Ian Hogue

Assistant Professor
Biodesign IVV

Location: TEMPE

Contact Information
(480) 727-7322


  • Postdoctoral Research, Princeton University
  • Ph.D. Microbiology and Immunology, University of Michigan
  • B.A. Molecular and Cell Biology, University of California-Berkeley

Research Interests


the study of viruses in the nervous system

Many diverse and unrelated viruses are capable of entering the nervous system, often causing severe neurological diseases. Viral neurological diseases are often acute (e.g. encephalitis), but can also cause or contribute to chronic neurodegenerative diseases. Some viruses enter the nervous system from the blood by breaching the blood-brain barrier, but others can directly infect neurons in the peripheral nervous system, and then spread from neuron to neuron via neuronal synapses. The diseases caused by rabies, polio, and herpes viruses have been known to humanity for millennia, and many newly emerging viral diseases such as West Nile and Zika viruses most recently, directly infect neurons. Most broadly, our laboratory is interested in the molecular and cellular mechanisms of how neurotropic viruses enter, transport within, and spread within the specialized cell biology of neurons.


Alpha Herpesviruses...

among the very few viruses evolved to exploit the mammalian nervous system

The herpesviruses constitute a large, ancient, and highly diverse family of viruses. There are herpesviruses of mammals, birds, reptiles, amphibians, fish, and even oysters, and for the most part, these viruses have co-evolved and co-speciated with their natural hosts for tens or hundreds of millions of years. There are nine human herpesviruses divided into three sub-families. The viruses in the alpha herpesvirus sub-family infect neurons, and are among the very few viruses that have evolved to make their living in the mammalian nervous system.

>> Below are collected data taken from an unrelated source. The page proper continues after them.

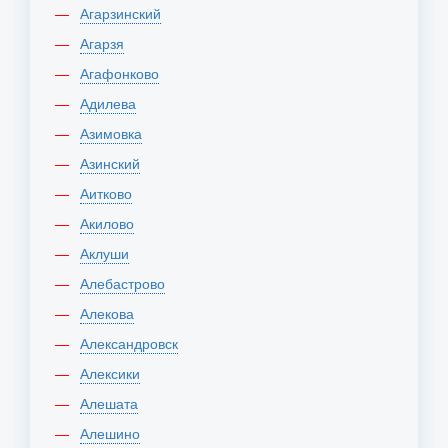
Агарзинский
Агарзя
Агафонково
Адилева
Азимовка
Азинский
Аитково
Акилово
Аклуши
Алебастрово
Алекова
Александровск
Алексики
Алешата
Алешино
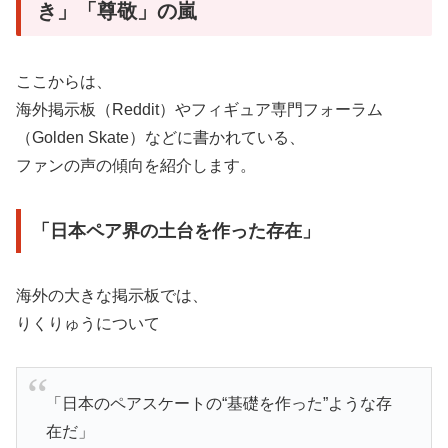
き」「尊敬」の嵐
ここからは、
海外掲示板（Reddit）やフィギュア専門フォーラム
（Golden Skate）などに書かれている、
ファンの声の傾向を紹介します。
「日本ペア界の土台を作った存在」
海外の大きな掲示板では、
りくりゅうについて
「日本のペアスケートの“基礎を作った”ような存
在だ」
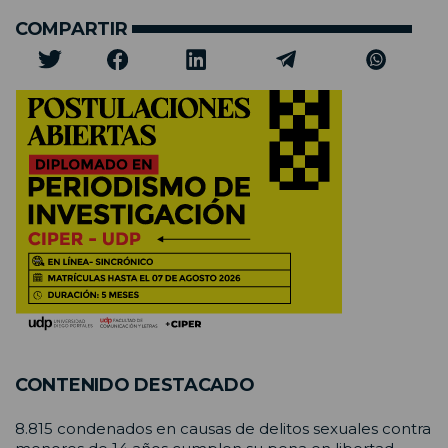
COMPARTIR
CONTENIDO DESTACADO
8.815 condenados en causas de delitos sexuales contra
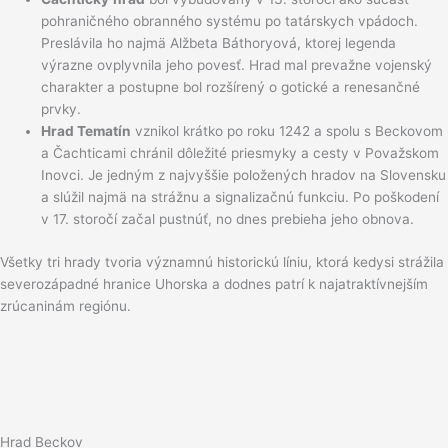
pohraničného obranného systému po tatárskych vpádoch.
Preslávila ho najmä Alžbeta Báthoryová, ktorej legenda
výrazne ovplyvnila jeho povesť. Hrad mal prevažne vojenský
charakter a postupne bol rozšírený o gotické a renesančné
prvky.
Hrad Tematín
vznikol krátko po roku 1242 a spolu s Beckovom
a Čachticami chránil dôležité priesmyky a cesty v Považskom
Inovci. Je jedným z najvyššie položených hradov na Slovensku
a slúžil najmä na strážnu a signalizačnú funkciu. Po poškodení
v 17. storočí začal pustnúť, no dnes prebieha jeho obnova.
Všetky tri hrady tvoria významnú historickú líniu, ktorá kedysi strážila
severozápadné hranice Uhorska a dodnes patrí k najatraktívnejším
zrúcaninám regiónu.
Hrad Beckov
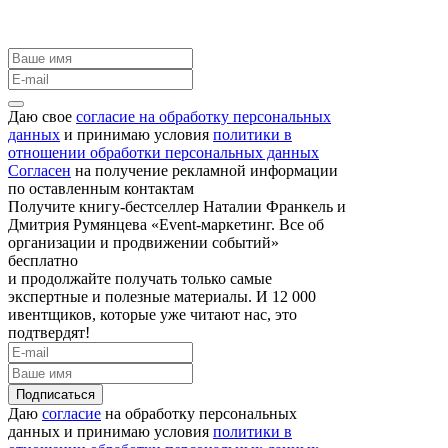
Даю свое
согласие на обработку персональных
данных
и принимаю условия
политики в
отношении обработки персональных данных
Согласен
на получение рекламной информации
по оставленным контактам
Получите книгу-бестселлер Наталии Франкель и
Дмитрия Румянцева «Event-маркетинг. Все об
организации и продвижении событий»
бесплатно
и продолжайте получать только самые
экспертные и полезные материалы. И 12 000
ивентщиков, которые уже читают нас, это
подтвердят!
Подписаться
Даю
согласие
на обработку персональных
данных и принимаю условия
политики в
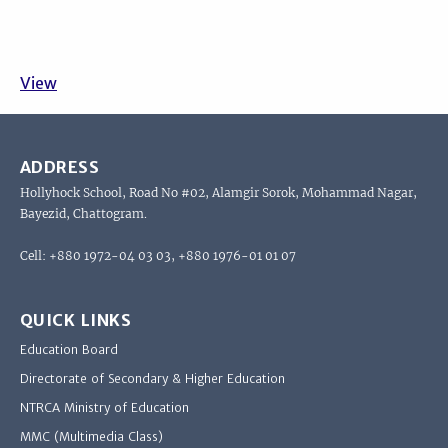
View
ADDRESS
Hollyhock School, Road No #02, Alamgir Sorok, Mohammad Nagar,
Bayezid, Chattogram.
Cell: +880 1972-04 03 03, +880 1976-01 01 07
QUICK LINKS
Education Board
Directorate of Secondary & Higher Education
NTRCA Ministry of Education
MMC (Multimedia Class)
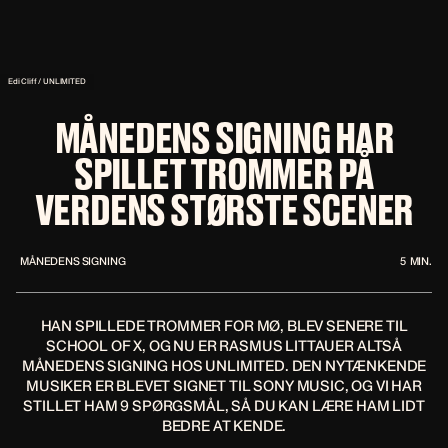
Edi Cliff / UNLIMITED
MÅNEDENS SIGNING HAR
SPILLET TROMMER PÅ
VERDENS STØRSTE SCENER
MÅNEDENS SIGNING
5
MIN.
HAN SPILLEDE TROMMER FOR MØ, BLEV SENERE TIL
SCHOOL OF X, OG NU ER RASMUS LITTAUER ALTSÅ
MÅNEDENS SIGNING HOS UNLIMITED. DEN NYTÆNKENDE
MUSIKER ER BLEVET SIGNET TIL SONY MUSIC, OG VI HAR
STILLET HAM 9 SPØRGSMÅL, SÅ DU KAN LÆRE HAM LIDT
BEDRE AT KENDE.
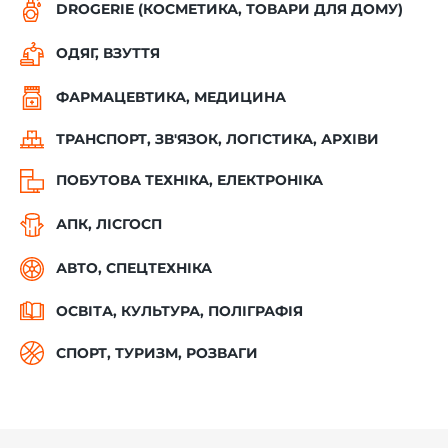
DROGERIE (КОСМЕТИКА, ТОВАРИ ДЛЯ ДОМУ)
ОДЯГ, ВЗУТТЯ
ФАРМАЦЕВТИКА, МЕДИЦИНА
ТРАНСПОРТ, ЗВ'ЯЗОК, ЛОГІСТИКА, АРХІВИ
ПОБУТОВА ТЕХНІКА, ЕЛЕКТРОНІКА
АПК, ЛІСГОСП
АВТО, СПЕЦТЕХНІКА
ОСВІТА, КУЛЬТУРА, ПОЛІГРАФІЯ
СПОРТ, ТУРИЗМ, РОЗВАГИ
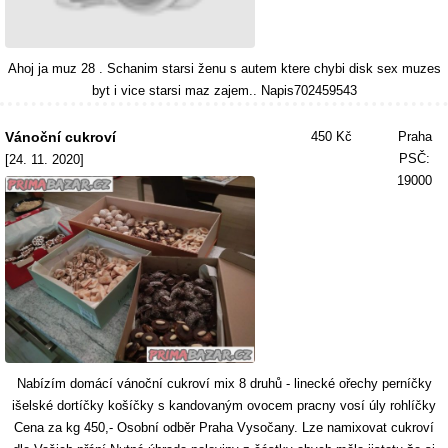
Ahoj ja muz 28 . Schanim starsi ženu s autem ktere chybi disk sex muzes
byt i vice starsi maz zajem.. Napis702459543
Vánoční cukroví
450 Kč
Praha
PSČ:
[24. 11. 2020]
19000
Nabízím domácí vánoční cukroví mix 8 druhů - linecké ořechy perníčky
išelské dortíčky košíčky s kandovaným ovocem pracny vosí úly rohlíčky
Cena za kg 450,- Osobní odběr Praha Vysočany. Lze namixovat cukroví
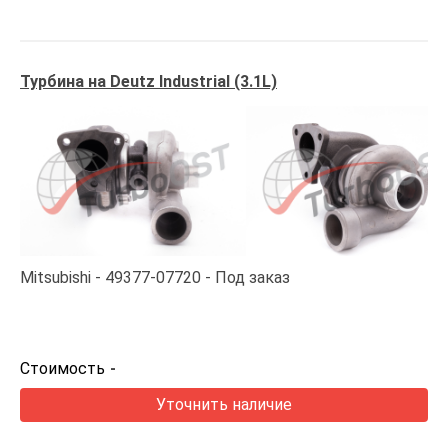
Турбина на Deutz Industrial (3.1L)
Mitsubishi
49377-07720
Под заказ
Стоимость
-
Уточнить наличие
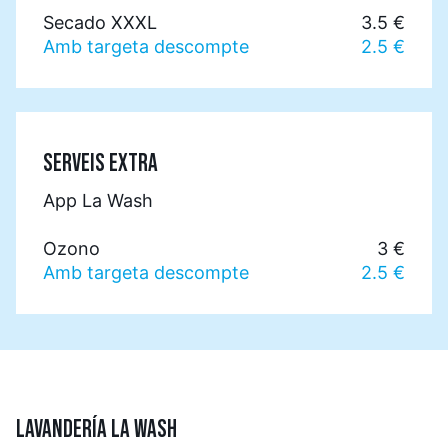
Secado XXXL
3.5 €
Amb targeta descompte
2.5 €
SERVEIS EXTRA
App La Wash
Ozono
3 €
Amb targeta descompte
2.5 €
LAVANDERÍA LA WASH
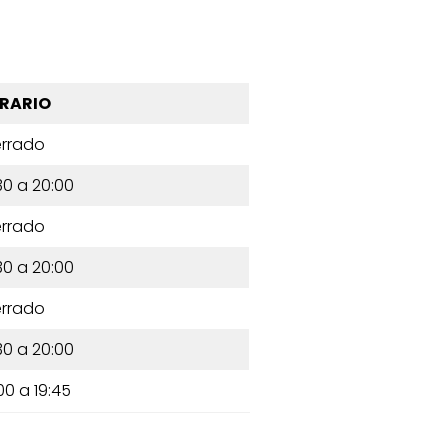
RARIO
rrado
30 a 20:00
rrado
30 a 20:00
rrado
30 a 20:00
00 a 19:45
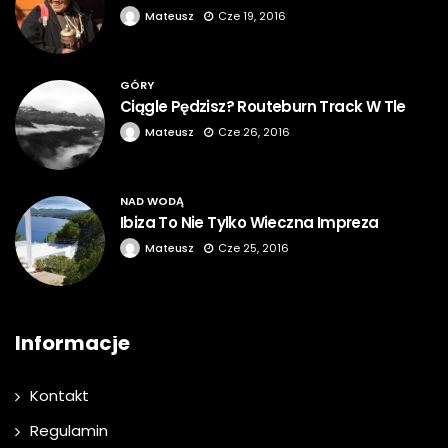
Mateusz
Cze 19, 2016
GÓRY
Ciągle Pędzisz? Routeburn Track W Tle
Mateusz
Cze 26, 2016
NAD WODĄ
Ibiza To Nie Tylko Wieczna Impreza
Mateusz
Cze 25, 2016
Informacje
Kontakt
Regulamin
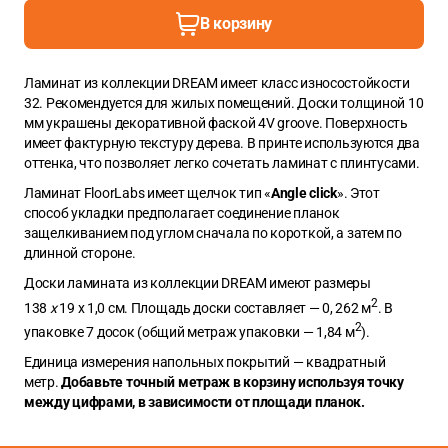
В корзину
Ламинат из коллекции DREAM имеет класс износостойкости
32. Рекомендуется для жилых помещений. Доски толщиной 10
мм украшены декоративной фаской 4V groove. Поверхность
имеет фактурную текстуру дерева. В принте используются два
оттенка, что позволяет легко сочетать ламинат с плинтусами.
Ламинат FloorLabs имеет щелчок тип «
Angle click
». Этот
способ укладки предполагает соединение планок
защелкиванием под углом сначала по короткой, а затем по
длинной стороне.
Доски ламината из коллекции DREAM имеют размеры
2
138
x
19 x 1,0 см. Площадь доски составляет — 0, 262 м
. В
2
упаковке 7 досок (общий метраж упаковки — 1,84 м
).
Единица измерения напольных покрытий — квадратный
метр.
Добавьте точный метраж в корзину используя точку
между цифрами, в зависимости от площади планок.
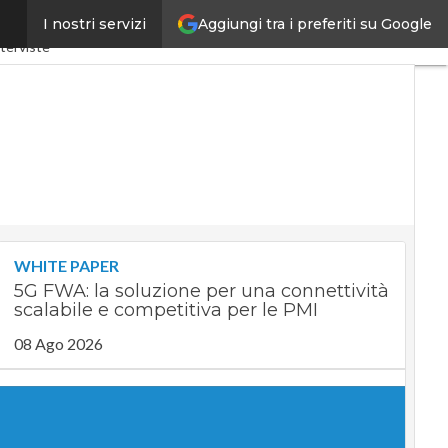
Aggiungi tra i preferiti su Google
I nostri servizi
4.0
SpacEconomy
PA Digitale
terviste
WHITE PAPER
5G FWA: la soluzione per una connettività
scalabile e competitiva per le PMI
08 Ago 2026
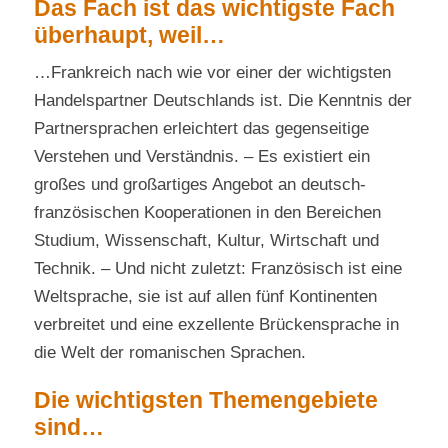
Das Fach ist das wichtigste Fach
überhaupt, weil…
…Frankreich nach wie vor einer der wichtigsten
Handelspartner Deutschlands ist. Die Kenntnis der
Partnersprachen erleichtert das gegenseitige
Verstehen und Verständnis. – Es existiert ein
großes und großartiges Angebot an deutsch-
französischen Kooperationen in den Bereichen
Studium, Wissenschaft, Kultur, Wirtschaft und
Technik. – Und nicht zuletzt: Französisch ist eine
Weltsprache, sie ist auf allen fünf Kontinenten
verbreitet und eine exzellente Brückensprache in
die Welt der romanischen Sprachen.
Die wichtigsten Themengebiete
sind…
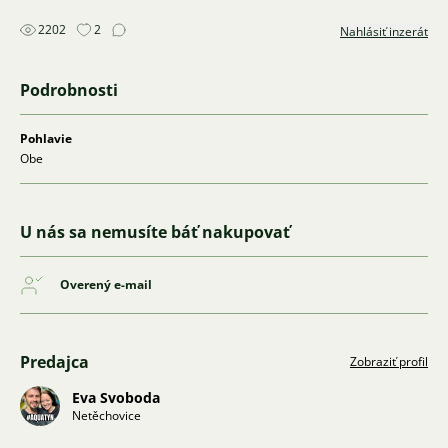
2202
2
Nahlásiť inzerát
Podrobnosti
Pohlavie
Obe
U nás sa nemusíte báť nakupovať
Overený e-mail
Predajca
Zobraziť profil
Eva Svoboda
Netěchovice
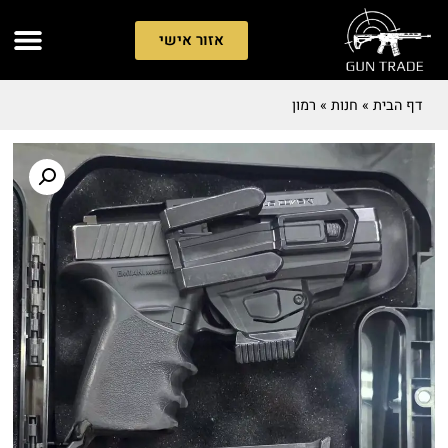
אזור אישי
דף הבית
»
חנות
»
רמון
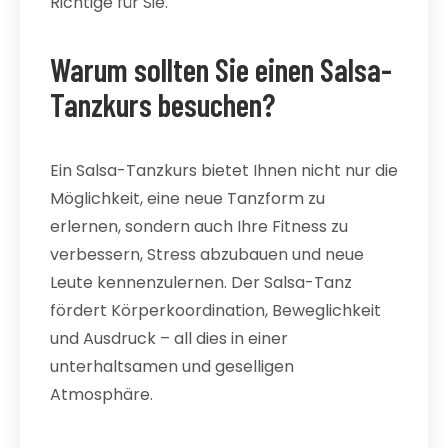
Richtige für Sie.
Warum sollten Sie einen Salsa-
Tanzkurs besuchen?
Ein Salsa-Tanzkurs bietet Ihnen nicht nur die
Möglichkeit, eine neue Tanzform zu
erlernen, sondern auch Ihre Fitness zu
verbessern, Stress abzubauen und neue
Leute kennenzulernen. Der Salsa-Tanz
fördert Körperkoordination, Beweglichkeit
und Ausdruck – all dies in einer
unterhaltsamen und geselligen
Atmosphäre.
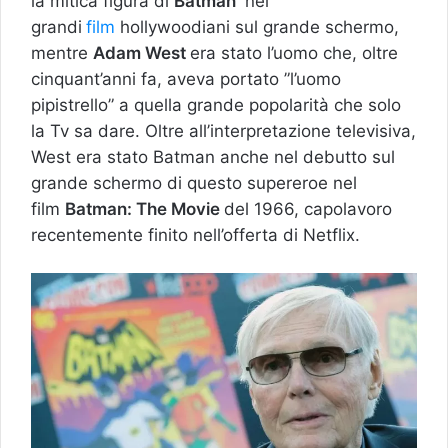
la mitica figura di
Batman
nei
grandi
film
hollywoodiani sul grande schermo,
mentre
Adam West
era stato l’uomo che, oltre
cinquant’anni fa, aveva portato ”l’uomo
pipistrello” a quella grande popolarità che solo
la Tv sa dare. Oltre all’interpretazione televisiva,
West era stato Batman anche nel debutto sul
grande schermo di questo supereroe nel
film
Batman: The Movie
del 1966, capolavoro
recentemente finito nell’offerta di Netflix.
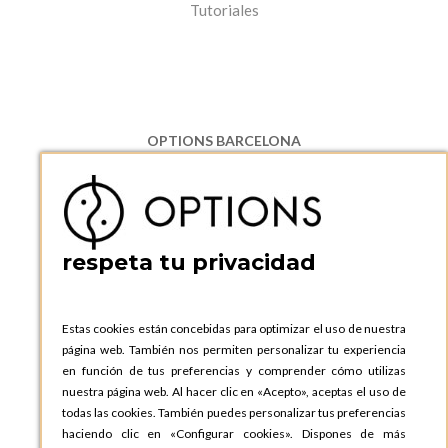
Tutoriales
OPTIONS BARCELONA
P.I. Can Bernades-Subirà, C/ Ripollès, 12
08130 Santa Perpetua de Moguda, Barcelona
ESPAñA
Teléfono:
+34 935 724 041
respeta tu privacidad
OPTIONS BARCELONA SHOWROOM
c/ Laforja, 102
08021 BARCELONA
Estas cookies están concebidas para optimizar el uso de nuestra
ESPAñA
página web. También nos permiten personalizar tu experiencia
Teléfono:
+34 935 724 041
en función de tus preferencias y comprender cómo utilizas
nuestra página web. Al hacer clic en «Acepto», aceptas el uso de
OPTIONS MADRID
todas las cookies. También puedes personalizar tus preferencias
C. Lucio Emilio Cándido, 6,
haciendo clic en «Configurar cookies». Dispones de más
28803 Alcalá de Henares, Madrid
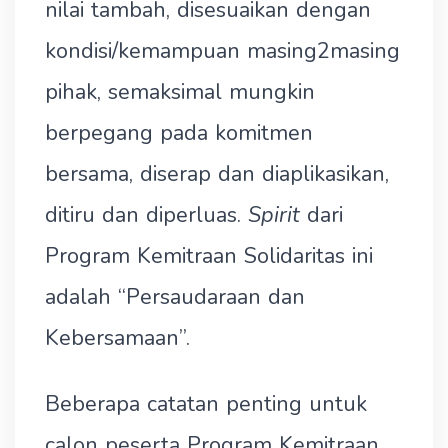
nilai tambah, disesuaikan dengan
kondisi/kemampuan masing2masing
pihak, semaksimal mungkin
berpegang pada komitmen
bersama, diserap dan diaplikasikan,
ditiru dan diperluas.
Spirit
dari
Program Kemitraan Solidaritas ini
adalah “Persaudaraan dan
Kebersamaan”.
Beberapa catatan penting untuk
calon peserta Program Kemitraan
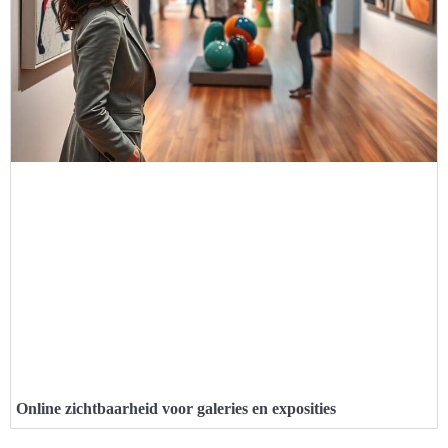
Online zichtbaarheid voor galeries en exposities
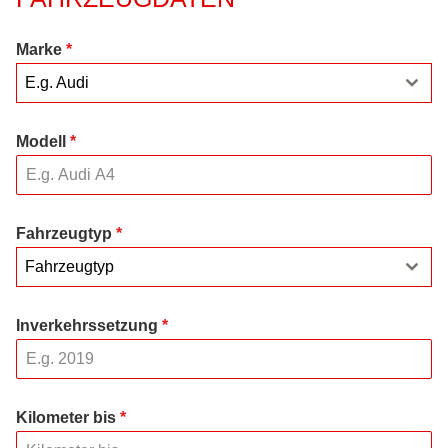
Marke
*
E.g. Audi
Modell
*
Fahrzeugtyp
*
Fahrzeugtyp
Inverkehrssetzung
*
Kilometer bis
*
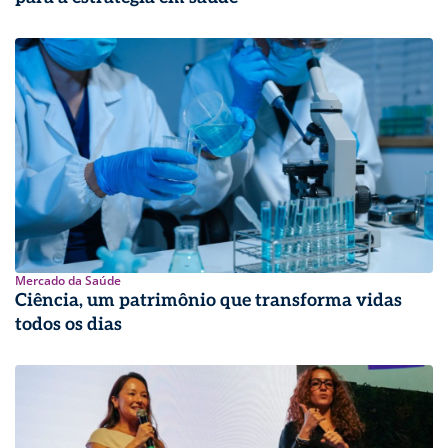
Mercado da Saúde
Ciência, um patrimônio que transforma vidas
todos os dias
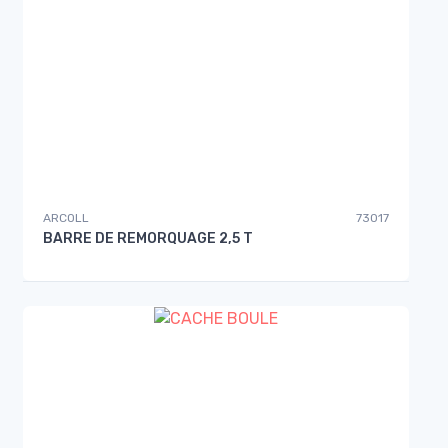
ARCOLL
73017
BARRE DE REMORQUAGE 2,5 T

Human Alpha Herpesviruses:

  • Herpes Simplex Virus 1 (HSV-1)
  • Herpes Simplex Virus 2 (HSV-2)
  • Varicella-Zoster Virus (VZV)

In the natural course of disease, these viruses infect the sensory and autonomic neurons of the peripheral nervous system, and establish a life-long latent infection in these neurons. Occasionally, the virus replication can reactivate, leading to asymptomatic shedding of virus, or the recurrence of herpetic lesions (e.g. oral and genital lesions in the case of HSV-1 and -2, and shingles in the case of VZV). Rarely, but most frequently in immunocompromised, newborn, and elderly patients, all three human alpha herpesviruses can spread to the central nervous system, causing severe herpes encephalitis. Critically, both the mild form of disease (herpetic lesions) and severe form of disease (herpes encephalitis) depends on the ability of virus particles to transport long distances inside infected neurons.


Major Projects

  • Egress of Virus Particles from Infected Cells by Exocytosis        
  • Intracellular Sorting, Axonal Transport, and Egress in Primary Neurons       
  • Structural Biology of Viral Axonal Transport in collaboration with Dr. Wah Chiu, Stanford University.



Ian Hogue is an assistant professor in the Biodesign Center for Immunotherapy, Vaccines and Virotherapy and the School of Life Sciences at Arizona State University.

He earned a B.A. in molecular and cell biology at the University of California, Berkeley, where he performed undergraduate research on baculoviruses and worked as a laboratory technician studying alphavirus vaccine vectors at Chiron Corporation. He worked as a laboratory technician at University of Texas Southwestern Medical Center studying HIV-1 latency. He then earned his Ph.D. in microbiology and immunology at the University of Michigan, studying HIV-1 assembly. He then completed postdoctoral training at Princeton University, studying alpha herpesvirus egress and spread.

Professor Hogues research focuses on neurovirology, the molecular and cell biology of viruses in the nervous system. Specifically, his laboratory uses specialized live-cell fluorescence microscopy methods, cryo electron microscopy structural biology methods, and primary neuron cell culture methods to study how alpha herpesviruses interact with the molecular and cell biology of neurons.